Finally, this court again refers to the opinion of Judge Russell (now Circuit Judge) in 301 F.Supp. 871, supra. The clear analysis there propounded exposes the frivolity of plaintiff’s claim here.

For the reasons herein above stated defendant’s motion to dismiss is granted. The complaint is dismissed with prejudice.

And it is so ordered.

. This is set forth in the opinion of United States District Judge Donald S. Russell, D.C., 301 F.Supp. 875.

. Which totaled $1,881,858.52, with interest computed to September 29, 1965.
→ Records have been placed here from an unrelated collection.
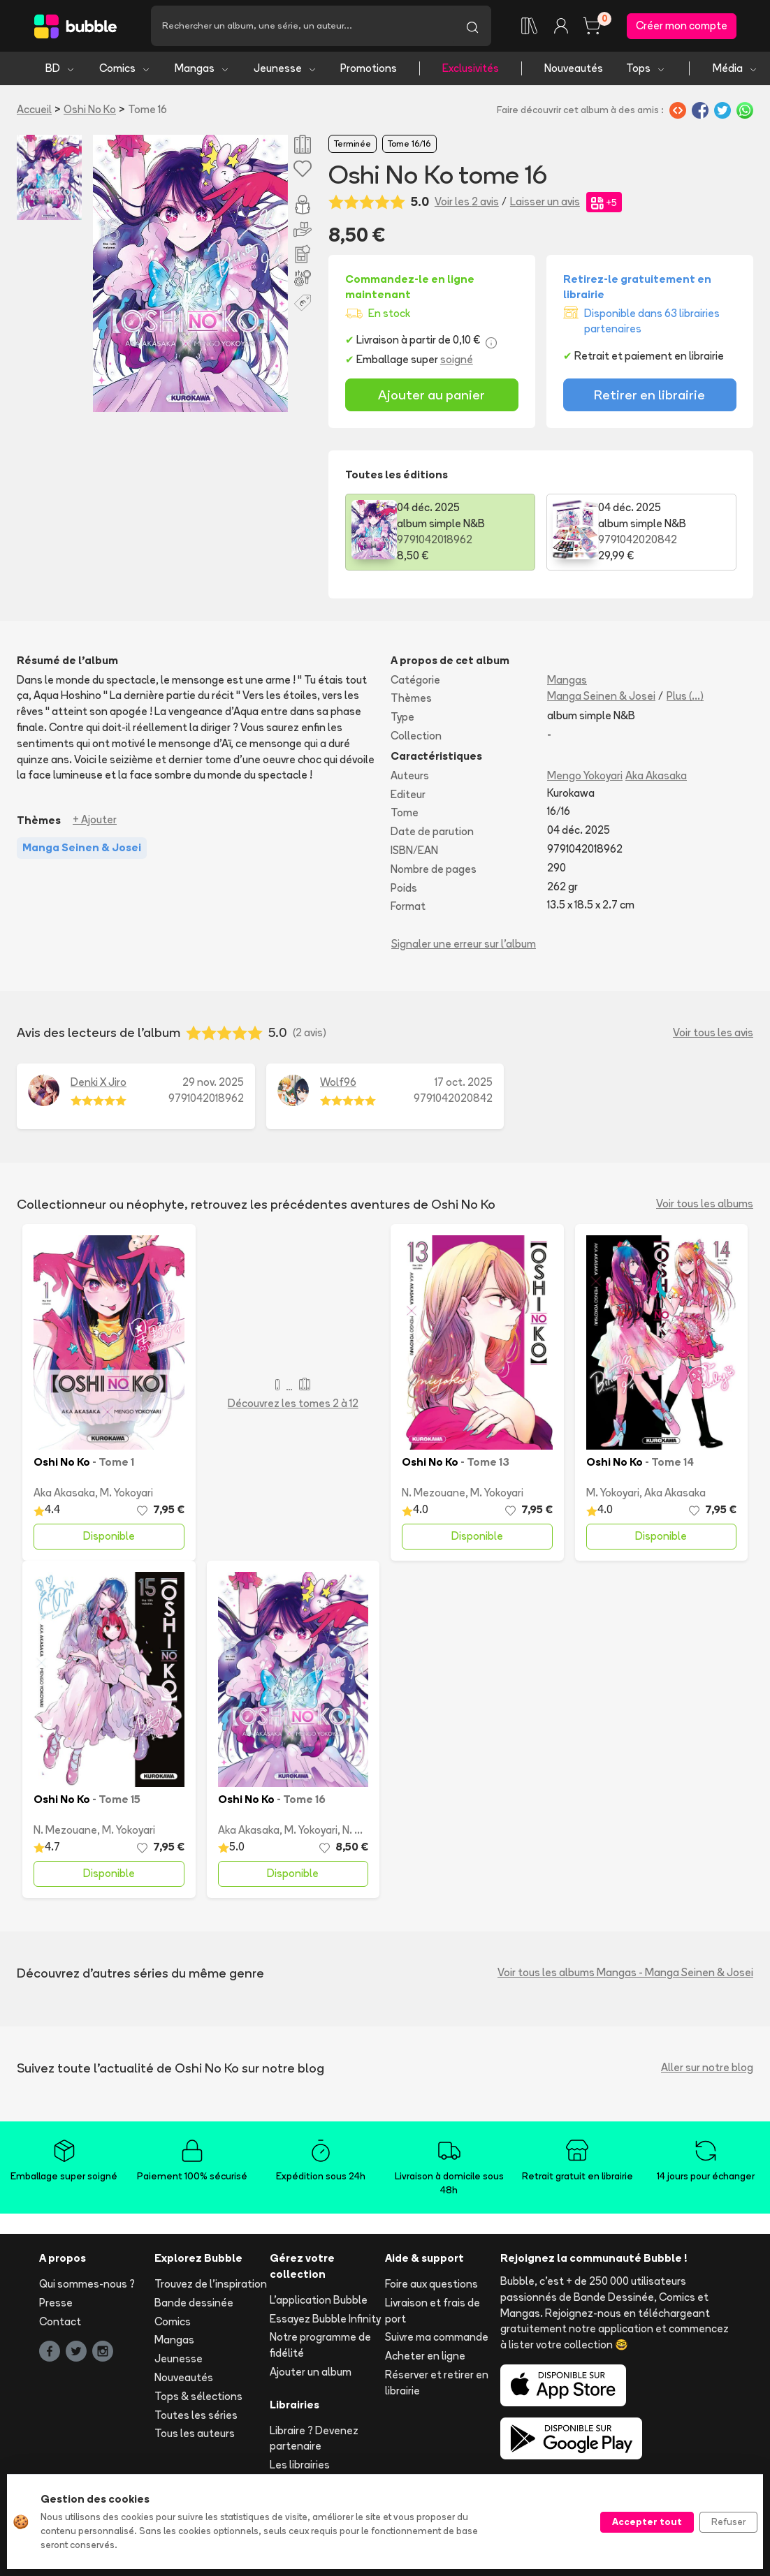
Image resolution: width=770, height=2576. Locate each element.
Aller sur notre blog (707, 2067)
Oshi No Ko (90, 109)
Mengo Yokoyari (585, 775)
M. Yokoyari (126, 1492)
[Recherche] (302, 25)
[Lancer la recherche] (472, 26)
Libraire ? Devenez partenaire (314, 2438)
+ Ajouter (95, 819)
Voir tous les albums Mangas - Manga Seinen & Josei (625, 1972)
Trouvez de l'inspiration (210, 2283)
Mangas (202, 68)
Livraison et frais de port (432, 2310)
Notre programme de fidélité (320, 2345)
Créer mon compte (681, 25)
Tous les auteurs (194, 2433)
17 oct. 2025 (464, 1082)
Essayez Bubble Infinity (325, 2318)
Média (735, 68)
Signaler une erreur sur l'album (463, 943)
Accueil (34, 109)
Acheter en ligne (425, 2355)
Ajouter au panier (431, 394)
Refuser (728, 2521)
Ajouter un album (310, 2371)
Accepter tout (647, 2521)
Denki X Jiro (98, 1082)
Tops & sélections (198, 2396)
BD (60, 68)
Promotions (368, 68)
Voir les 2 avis (467, 201)
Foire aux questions (431, 2283)
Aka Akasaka (656, 775)
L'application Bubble (319, 2299)
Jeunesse (285, 68)
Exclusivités (470, 68)
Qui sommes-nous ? (87, 2283)
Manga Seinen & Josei (601, 695)
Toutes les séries (196, 2415)
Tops (646, 68)
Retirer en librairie (649, 394)
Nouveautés (573, 68)
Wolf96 (338, 1082)
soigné (456, 359)
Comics (125, 68)
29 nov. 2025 (213, 1082)
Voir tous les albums (704, 1203)
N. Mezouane (433, 1492)
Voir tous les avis (713, 1032)
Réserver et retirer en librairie (436, 2382)
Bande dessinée (193, 2302)
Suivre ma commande (436, 2336)
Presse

. Fed.R.Civ.P. 41(b) provides:

Involuntary Dismissal: Effect Thereof. For failure of the plaintiff to prosecute or to comply with these rules or any order of court, a defendant may move for dismissal of an action or of any claim against him. After the plaintiff, in an action tried by the court without a jury, has completed the presentation of his evidence, the defendant, without waiving his right to offer evidence in the event the motion is not granted, may move for a dismissal on the ground that upon the facts and the law the plaintiff has shown no right to relief. The court as trier of the facts may then determine them and render judgment against the plaintiff or may decline to render any judgment until the close of all the evidence. If the court renders judgment on the merits against the plaintiff, the court shall make findings as provided in Rule 52(a). Unless the court in its order for dismissal otherwise specifies, a dismissal under this subdivision and any dismissal not provided for in this rule, other than a dismissal for lack of jurisdiction, for improper venue, or for failure to join a party under Rule 19, operates as an adjudication upon the merits.

. “The court has considerable discretion in motions for relief from judgments and the teaching of experience is that the courts will not permit technicalities to prevent them from remedying injustice. Laudable as this goal is, the rule requires the courts to balance it against the desire to achieve finality in litigation. Wright: Law of Federal Courts, Second Edition, 1970, citing In Re Casco Chem. Co. (CCA 5, 1964), 335 F.2d 645, 651.